Endocrine Abstracts (2014) 36 P37 | DOI: 10.1530/endoabs.36.P37

Management of paediatric diabetic ketoacidosis: are we doing it right?

Manisha Ramphul & Babita Khetriwal

East and North Hertfordshire NHS Trust, Stevenage, UK.

Introduction: Diabetic ketoacidosis (DKA) is a medical emergency, requiring careful fluid management and insulin administration. The guidelines published by the British Society for Paediatric Endocrinology and Diabetes (BSPED) in 2009 aim to standardise the approach to the management of paediatric DKA across NHS hospitals. Our aim was to report our experience in managing DKA in children in a district general hospital setting.

Method: Retrospective case review of 19 cases of paediatric DKA (patients aged <19 years) presenting to a district general hospital between January 2012 and December 2012.

Results: The median age of presentation was 15 years (interquartile range 11.5–16.5 years). The history and general examination findings were adequately documented for all patients assessed. Blood glucose, ketones and pH were measured in all children. The weight was only documented in 12 patients (63%). The hydration status was documented in seven children (36%) only. The timing of insulin was appropriate in 16 patients (84%). Two children (10%) received fluid boluses inappropriately.
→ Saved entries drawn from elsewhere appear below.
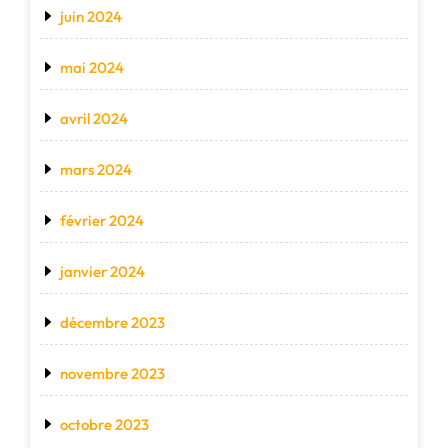
juin 2024
mai 2024
avril 2024
mars 2024
février 2024
janvier 2024
décembre 2023
novembre 2023
octobre 2023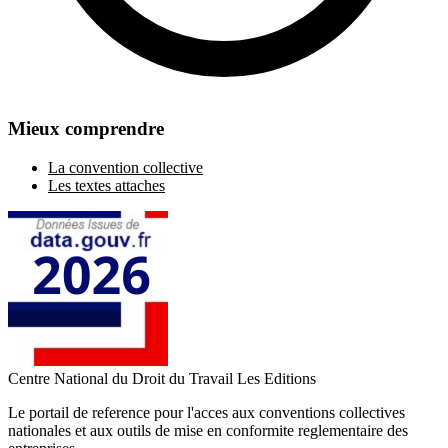
Mieux comprendre
La convention collective
Les textes attaches
Centre National du Droit du Travail
Les Editions
Le portail de reference pour l'acces aux conventions collectives
nationales et aux outils de mise en conformite reglementaire des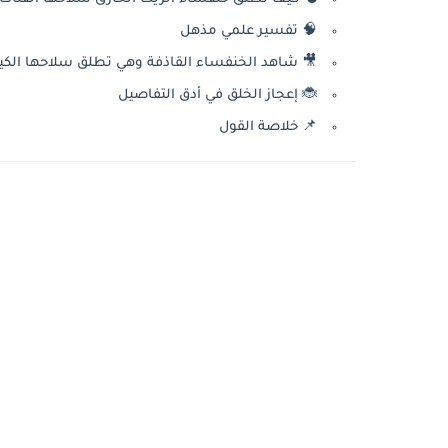
🧠 تفسير علمي مذهل
🎥 شاهد الخنفساء القاذفة وهي تطلق سلاحها الكيم
🐞 إعجاز الخلق في أدق التفاصيل
📌 خلاصة القول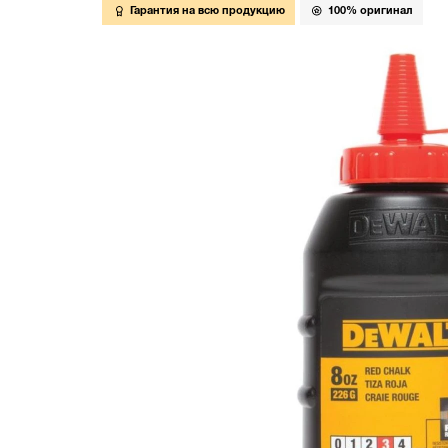
Гарантия на всю продукцию
100% оригинал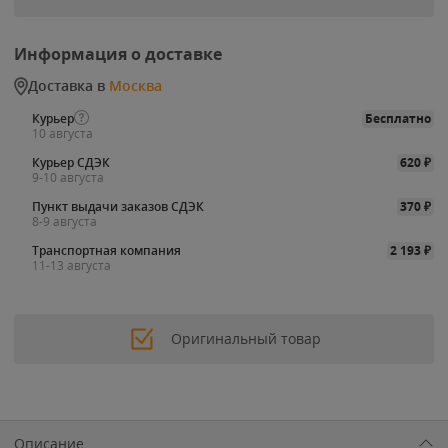
Информация о доставке
Доставка в
Москва
Курьер
Бесплатно
10 августа
Курьер СДЭК
620
₽
9-10 августа
Пункт выдачи заказов СДЭК
370
₽
8-9 августа
Транспортная компания
2 193
₽
11-13 августа
Оригинальный товар
Описание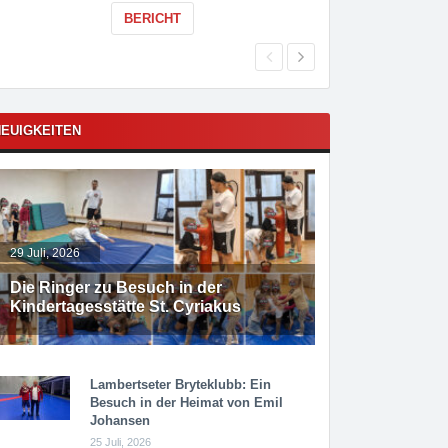
BERICHT
EUIGKEITEN
29 Juli, 2026
Die Ringer zu Besuch in der
Kindertagesstätte St. Cyriakus
Lambertseter Bryteklubb: Ein
Besuch in der Heimat von Emil
Johansen
25 Juli, 2026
Once treatment was initiated, blood tests were monitored as per the BPSED protocol in 13 patients (68%). The average length of stay in hospital was 3.5 days. All patients and their families received a discharge planning meeting and further education.
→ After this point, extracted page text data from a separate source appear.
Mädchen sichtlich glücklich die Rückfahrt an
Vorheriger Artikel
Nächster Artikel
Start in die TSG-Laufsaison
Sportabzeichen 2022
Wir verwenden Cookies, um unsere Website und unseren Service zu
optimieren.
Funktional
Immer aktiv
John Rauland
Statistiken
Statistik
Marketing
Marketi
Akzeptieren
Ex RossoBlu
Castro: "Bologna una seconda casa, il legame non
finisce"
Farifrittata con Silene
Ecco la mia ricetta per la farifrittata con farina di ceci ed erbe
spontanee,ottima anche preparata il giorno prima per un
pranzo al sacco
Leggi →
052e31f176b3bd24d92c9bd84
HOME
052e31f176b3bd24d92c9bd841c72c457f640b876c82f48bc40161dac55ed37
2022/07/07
Prior to the introduction of the integrated care pathway for paediatric DKA (DKA ICP) in our trust, doctors were trained to apply it into their practice. Despite this, the DKA ICP was only used in three patients in our study group (16%).
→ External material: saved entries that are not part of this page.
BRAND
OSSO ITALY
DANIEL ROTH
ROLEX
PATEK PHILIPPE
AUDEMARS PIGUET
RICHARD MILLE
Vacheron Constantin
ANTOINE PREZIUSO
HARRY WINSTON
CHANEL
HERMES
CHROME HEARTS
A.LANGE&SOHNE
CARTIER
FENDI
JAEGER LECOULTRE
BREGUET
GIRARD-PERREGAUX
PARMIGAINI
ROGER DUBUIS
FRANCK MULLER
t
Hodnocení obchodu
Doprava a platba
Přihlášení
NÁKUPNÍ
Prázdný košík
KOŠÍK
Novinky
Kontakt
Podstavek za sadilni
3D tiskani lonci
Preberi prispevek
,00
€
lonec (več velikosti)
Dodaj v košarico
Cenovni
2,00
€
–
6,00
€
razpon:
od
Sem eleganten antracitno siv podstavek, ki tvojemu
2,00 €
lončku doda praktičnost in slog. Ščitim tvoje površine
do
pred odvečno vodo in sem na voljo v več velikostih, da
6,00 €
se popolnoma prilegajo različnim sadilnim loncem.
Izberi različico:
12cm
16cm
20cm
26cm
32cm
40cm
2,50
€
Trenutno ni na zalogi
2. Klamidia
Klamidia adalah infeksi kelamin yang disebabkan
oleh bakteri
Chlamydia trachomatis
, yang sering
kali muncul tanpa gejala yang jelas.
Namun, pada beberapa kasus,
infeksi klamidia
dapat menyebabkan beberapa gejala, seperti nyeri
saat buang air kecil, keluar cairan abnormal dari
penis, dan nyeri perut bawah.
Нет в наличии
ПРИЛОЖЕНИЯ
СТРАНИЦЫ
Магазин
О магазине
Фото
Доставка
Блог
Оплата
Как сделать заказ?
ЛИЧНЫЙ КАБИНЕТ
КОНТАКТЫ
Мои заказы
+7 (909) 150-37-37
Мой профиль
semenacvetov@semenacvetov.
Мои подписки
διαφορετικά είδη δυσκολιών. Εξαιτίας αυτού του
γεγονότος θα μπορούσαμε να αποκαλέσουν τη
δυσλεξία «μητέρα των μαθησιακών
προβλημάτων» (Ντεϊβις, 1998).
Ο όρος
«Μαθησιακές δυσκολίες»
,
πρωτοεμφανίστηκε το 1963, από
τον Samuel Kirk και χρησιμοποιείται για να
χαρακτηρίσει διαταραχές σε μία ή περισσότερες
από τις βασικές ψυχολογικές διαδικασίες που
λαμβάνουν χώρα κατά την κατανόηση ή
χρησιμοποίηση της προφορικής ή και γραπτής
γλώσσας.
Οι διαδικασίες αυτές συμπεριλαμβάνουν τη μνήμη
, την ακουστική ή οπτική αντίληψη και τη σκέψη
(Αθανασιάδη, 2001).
Conclusion: The management of DKA is still suboptimal despite robust guidelines which are in place. Children with diabetes commonly present to their local hospitals in emergencies such as DKA. Hence we believe that paediatric trainees nationwide should receive further interactive education on the management of DKA. The use of the DKA ICP, devised to reduce errors in fluid calculations, should be encouraged across all NHS trusts.